Luigi Galvani (1791) provided the first scientific evidence that current can activate muscle. During the 19th and 20th centuries, researchers studied and documented the exact electrical properties that generate muscle movement.[8][9] It was discovered that the body functions induced by electrical stimulation caused long-term changes in the muscles.[10][11] In the 60s, Soviet sport scientists applied EMS in the training of elite athletes, claiming 40% force gains.[12] In the 70s, these studies were shared during conferences with the Western sport establishments.
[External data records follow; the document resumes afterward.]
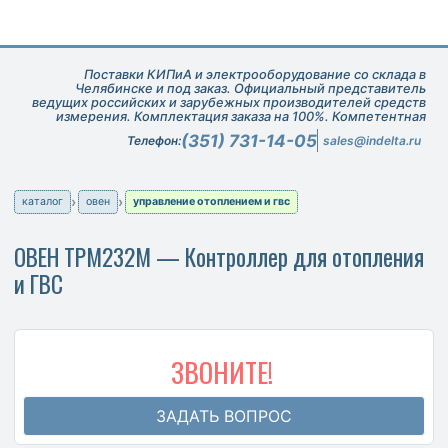
Поставки КИПиА и электрооборудование со склада в
Челябинске и под заказ. Официальный представитель
ведущих российских и зарубежных производителей средств
измерения. Комплектация заказа на 100%. Компетентная
техническая поддержка при подборе оборудования.
(351) 731-14-05
Телефон:
sales@indelta.ru
каталог
овен
управление отоплением и гвс
ОВЕН ТРМ232М — Контроллер для отопления
и ГВС
ЗВОНИТЕ!
ЗАДАТЬ ВОПРОС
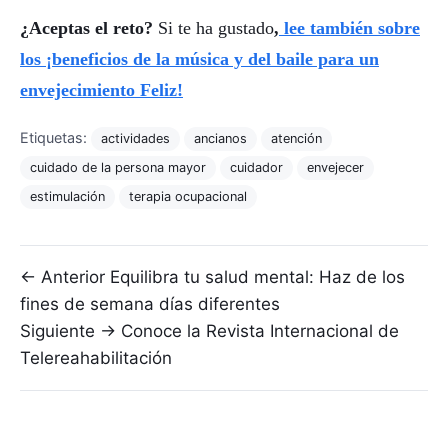
¿Aceptas el reto?
Si te ha gustado
,
lee también sobre
los ¡beneficios de la música y del baile para un
envejecimiento Feliz!
Etiquetas:
actividades
ancianos
atención
cuidado de la persona mayor
cuidador
envejecer
estimulación
terapia ocupacional
Navegación de entradas
← Anterior
Equilibra tu salud mental: Haz de los
fines de semana días diferentes
Siguiente →
Conoce la Revista Internacional de
Telereahabilitación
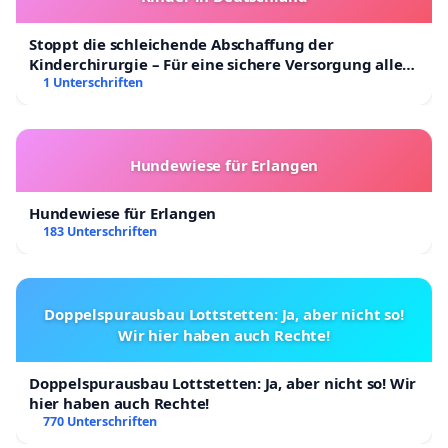
Stoppt die schleichende Abschaffung der
Kinderchirurgie – Für eine sichere Versorgung aller
Kinder in Deutschland
1 Unterschriften
Hundewiese für Erlangen
Hundewiese für Erlangen
183 Unterschriften
Doppelspurausbau Lottstetten: Ja, aber nicht so!
Wir hier haben auch Rechte!
Doppelspurausbau Lottstetten: Ja, aber nicht so! Wir
hier haben auch Rechte!
770 Unterschriften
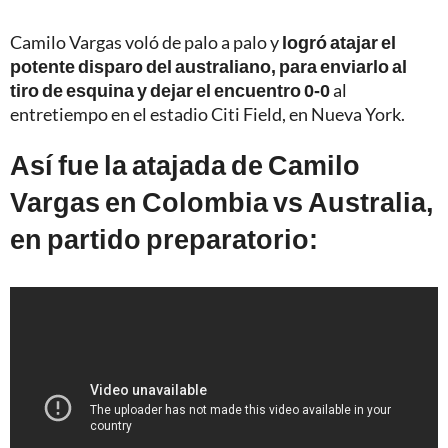
Camilo Vargas voló de palo a palo y
logró atajar el
potente disparo del australiano, para enviarlo al
tiro de esquina y dejar el encuentro 0-0
al
entretiempo en el estadio Citi Field, en Nueva York.
Así fue la atajada de Camilo
Vargas en Colombia vs Australia,
en partido preparatorio:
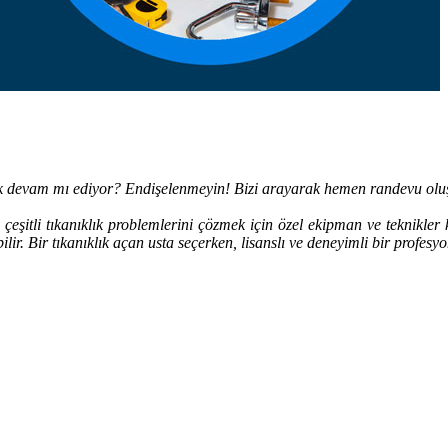
ık devam mı ediyor? Endişelenmeyin! Bizi arayarak hemen randevu oluş
ve çeşitli tıkanıklık problemlerini çözmek için özel ekipman ve teknikle
ir. Bir tıkanıklık açan usta seçerken, lisanslı ve deneyimli bir profesyo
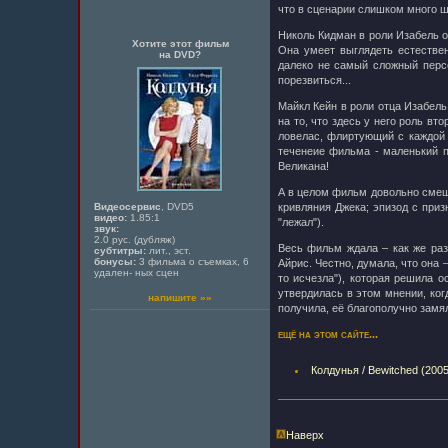
что в сценарии слишком много ш
Николь Кидман в роли Изабель о
Хотите этот фильм
Она умеет выглядеть естествен
на DVD?
далеко не самый сложный персо
порезвиться...
Майкл Кейн в роли отца Изабель.
на то, что здесь у него роль вт
ловелас, флиртующий с каждой 
теченеие фильма - маленький п
Великана!
А в целом фильм довольно смеш
Видеосервис
, DVD5
кривляния Джека; эпизод с приз
видео:
1.85:1
"лежал").
звук:
2.0 рус. (дубляж)
Весь фильм ждала – как же ра
субтитры:
лит., эст.
бонусы:
3 фильма о съемках, 6
Айрис. Честно, думала, что она 
удален- ных сцен
то исчезла"), которая решила 
утвердилась в этом мнении, ког
напишите »»
получила, её благополучно замя
ещё на этом сайте...
Колдунья / Bewitched (2005
Наверх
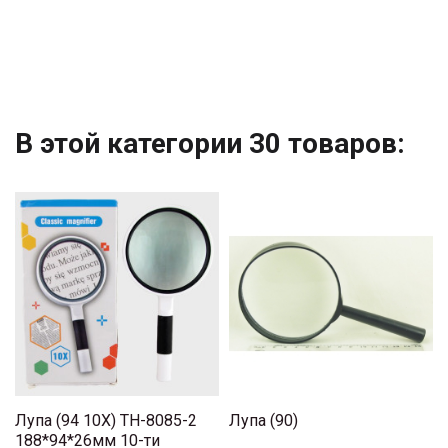
В этой категории 30 товаров:
Лупа (94 10Х) TH-8085-2
Лупа (90)
188*94*26мм 10-ти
However, results were conflicting, perhaps because the mechanisms in which EMS acted was poorly understood.[13] Recent medical physiology research[14][15] pinpointed the mechanisms by which electrical stimulation causes adaptation of cells of muscles, blood vessels[16][17][18] and nerves.[19]


"Strength training by NMES does promote neural and muscular adaptations that are complementary to the well-known effects of voluntary resistance training".[1] This statement is part of the editorial summary of a 2010 world congress of researchers on the subject. Additional studies on practical applications, that came after that congress, pointed out important factors that make the difference between effective and ineffective EMS.[20] [21] This in retrospect explains why in the past some researchers and practitioners obtained results that others could not reproduce. Also, as published by reputable universities, EMS causes adaptation, i.e. training, of muscle fibers.[22] Because of the characteristics of skeletal muscle fibers, different types of fibers[23] can be activated to differing degrees by different types of EMS, and the modifications induced depend on the pattern of EMS activity.[15] These patterns, referred to as protocols or programs, will cause a different response from contraction of different fiber types. Some programs will improve fatigue resistance, i.e. endurance, others will increase force production.[19]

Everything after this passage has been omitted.